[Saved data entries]
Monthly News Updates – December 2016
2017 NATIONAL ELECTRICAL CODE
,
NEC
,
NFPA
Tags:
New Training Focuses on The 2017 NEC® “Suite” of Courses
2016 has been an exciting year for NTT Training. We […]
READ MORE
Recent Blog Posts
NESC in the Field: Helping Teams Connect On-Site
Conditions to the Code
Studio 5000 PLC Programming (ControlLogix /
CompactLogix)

...

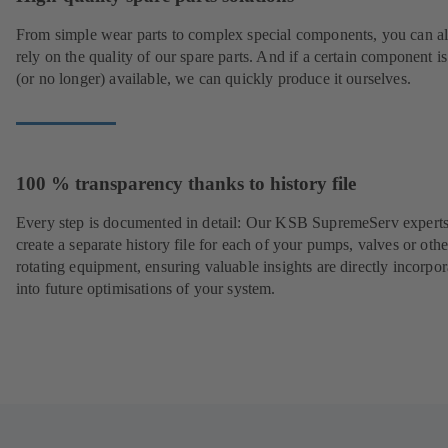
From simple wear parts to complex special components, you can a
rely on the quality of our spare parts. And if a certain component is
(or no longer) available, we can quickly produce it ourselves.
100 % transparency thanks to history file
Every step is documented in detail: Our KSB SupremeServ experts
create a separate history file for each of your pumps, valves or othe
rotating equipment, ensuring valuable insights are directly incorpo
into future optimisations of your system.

--

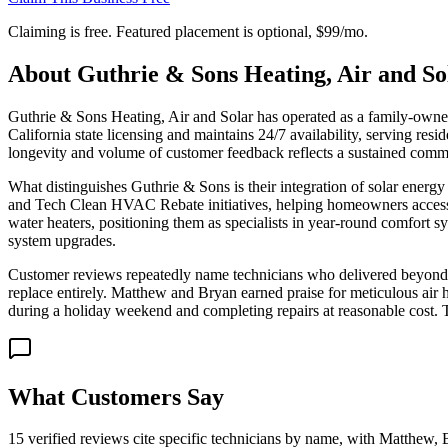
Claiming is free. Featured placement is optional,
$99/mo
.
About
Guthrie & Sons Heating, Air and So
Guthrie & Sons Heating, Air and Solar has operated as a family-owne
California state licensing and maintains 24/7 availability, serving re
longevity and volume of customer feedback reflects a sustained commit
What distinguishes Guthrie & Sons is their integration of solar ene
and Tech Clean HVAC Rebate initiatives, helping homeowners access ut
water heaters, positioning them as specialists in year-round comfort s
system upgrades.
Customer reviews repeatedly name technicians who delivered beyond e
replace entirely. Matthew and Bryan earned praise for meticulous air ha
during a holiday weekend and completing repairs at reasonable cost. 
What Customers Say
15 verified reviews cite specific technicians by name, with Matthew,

EXERCISE →
Look back at the entries above. Retype the line with "Monthly News Updates – December 2016", the line with "Conditions to the Code", and all lines in between.

WRITTEN ANSWER →
Monthly News Updates – December 2016
2017 NATIONAL ELECTRICAL CODE
,
NEC
,
NFPA
Tags:
New Training Focuses on The 2017 NEC® “Suite” of Courses
2016 has been an exciting year for NTT Training. We […]
READ MORE
Recent Blog Posts
NESC in the Field: Helping Teams Connect On-Site
Conditions to the Code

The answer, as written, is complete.